| Aim of the task |
Quote only the span from the first line of the entries to the line containing "власників та інвесторів", both ends kept. Leave every picture out.

━━ Record set ━━

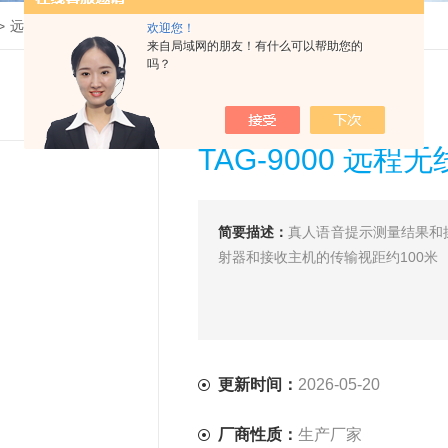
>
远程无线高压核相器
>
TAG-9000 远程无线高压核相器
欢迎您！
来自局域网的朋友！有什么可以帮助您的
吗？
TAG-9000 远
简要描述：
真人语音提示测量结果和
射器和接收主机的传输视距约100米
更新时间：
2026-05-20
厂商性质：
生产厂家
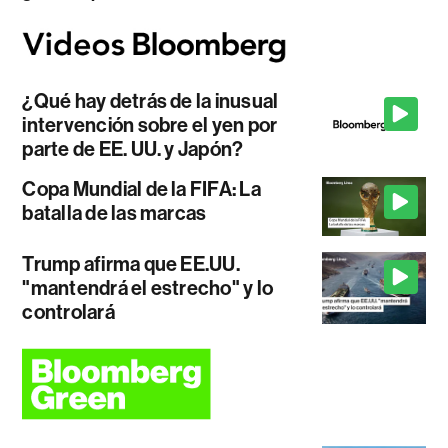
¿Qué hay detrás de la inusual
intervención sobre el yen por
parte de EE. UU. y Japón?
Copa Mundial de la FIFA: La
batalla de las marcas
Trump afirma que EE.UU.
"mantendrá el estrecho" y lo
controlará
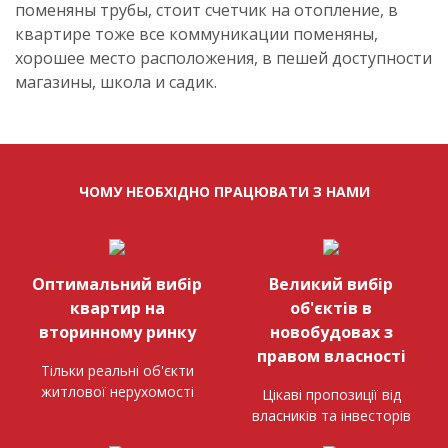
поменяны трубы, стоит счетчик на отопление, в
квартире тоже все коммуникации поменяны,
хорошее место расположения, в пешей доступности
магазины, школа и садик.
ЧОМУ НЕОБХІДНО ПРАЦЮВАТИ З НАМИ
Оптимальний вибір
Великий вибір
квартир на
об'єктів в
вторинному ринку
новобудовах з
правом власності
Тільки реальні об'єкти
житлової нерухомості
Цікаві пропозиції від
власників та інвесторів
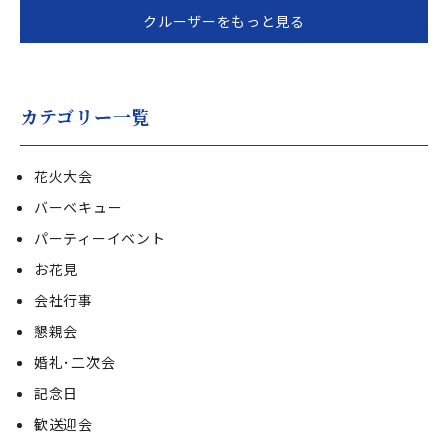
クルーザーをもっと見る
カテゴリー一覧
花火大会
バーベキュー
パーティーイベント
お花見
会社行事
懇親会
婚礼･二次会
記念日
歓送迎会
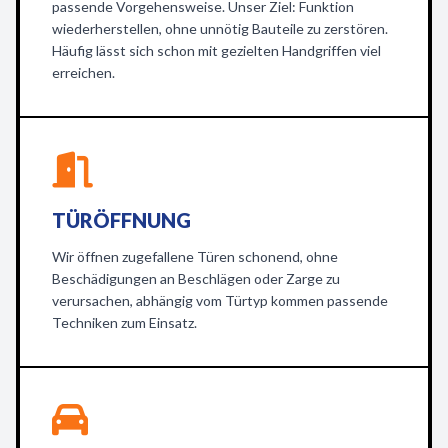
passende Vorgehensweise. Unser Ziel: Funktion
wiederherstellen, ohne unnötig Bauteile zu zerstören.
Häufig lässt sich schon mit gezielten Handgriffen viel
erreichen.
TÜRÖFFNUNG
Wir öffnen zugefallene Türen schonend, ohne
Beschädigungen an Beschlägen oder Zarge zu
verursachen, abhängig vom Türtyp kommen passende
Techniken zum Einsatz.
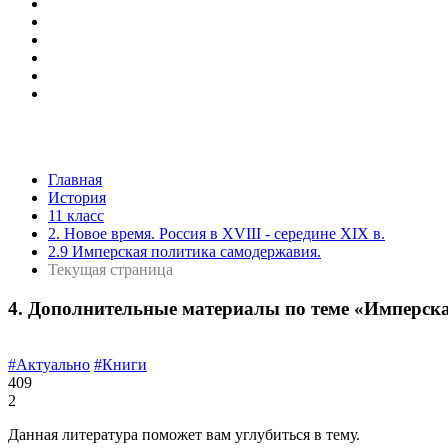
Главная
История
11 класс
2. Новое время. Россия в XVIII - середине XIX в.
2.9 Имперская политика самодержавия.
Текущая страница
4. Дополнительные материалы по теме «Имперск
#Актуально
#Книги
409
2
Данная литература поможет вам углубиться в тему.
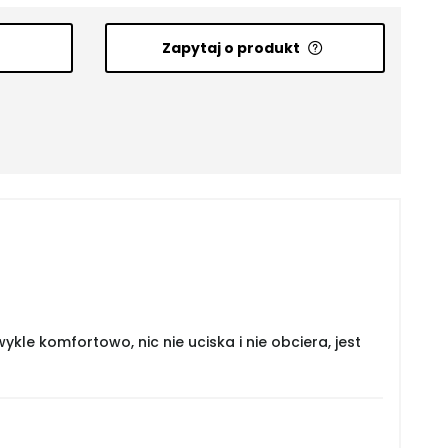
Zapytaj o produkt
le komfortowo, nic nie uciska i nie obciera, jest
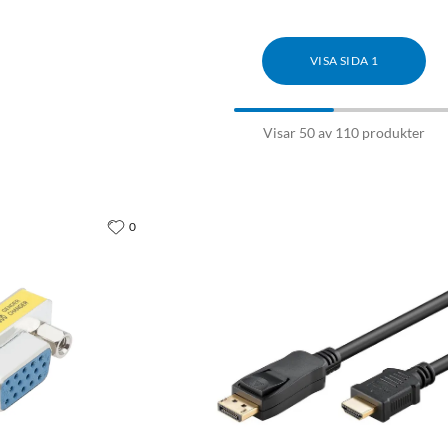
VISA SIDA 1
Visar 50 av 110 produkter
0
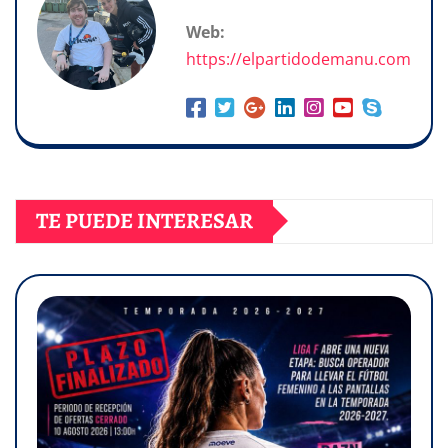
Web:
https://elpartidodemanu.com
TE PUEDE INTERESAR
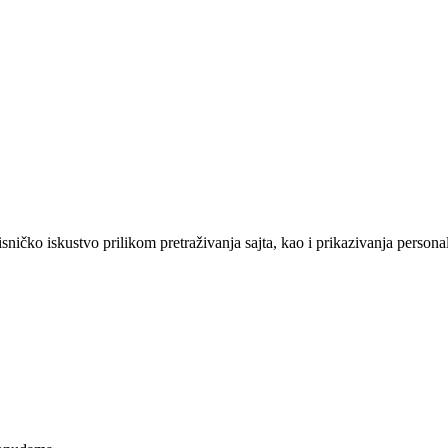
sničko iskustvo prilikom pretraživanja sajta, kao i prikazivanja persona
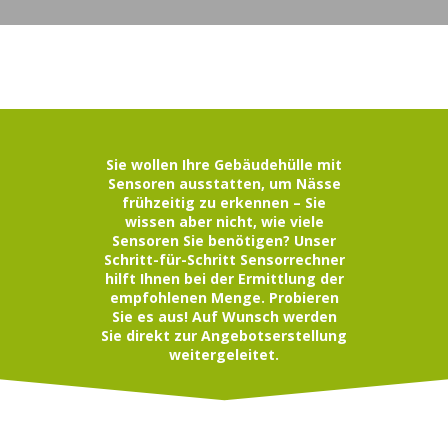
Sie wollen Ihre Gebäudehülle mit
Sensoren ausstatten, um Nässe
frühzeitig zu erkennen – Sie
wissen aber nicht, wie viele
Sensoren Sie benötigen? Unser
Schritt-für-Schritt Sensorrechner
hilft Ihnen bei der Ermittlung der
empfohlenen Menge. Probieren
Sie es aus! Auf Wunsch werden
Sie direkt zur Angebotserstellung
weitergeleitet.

━━━

| Response box |
>
远程无线高压核相器
>
TAG-9000 远程无线高压核相器
欢迎您！
来自局域网的朋友！有什么可以帮助您的
吗？
TAG-9000 远
简要描述：
真人语音提示测量结果和
射器和接收主机的传输视距约100米
更新时间：
2026-05-20
厂商性质：
生产厂家
¿Qué hay detrás de la inusual
intervención sobre el yen por
parte de EE. UU. y Japón?
Copa Mundial de la FIFA: La
batalla de las marcas
Trump afirma que EE.UU.
"mantendrá el estrecho" y lo
controlará
поменяны трубы, стоит счетчик на отопление, в
квартире тоже все коммуникации поменяны,
хорошее место расположения, в пешей доступности
магазины, школа и садик.
ЧОМУ НЕОБХІДНО ПРАЦЮВАТИ З НАМИ
Оптимальний вибір
Великий вибір
квартир на
об'єктів в
вторинному ринку
новобудовах з
правом власності
Тільки реальні об'єкти
житлової нерухомості
Цікаві пропозиції від
власників та інвесторів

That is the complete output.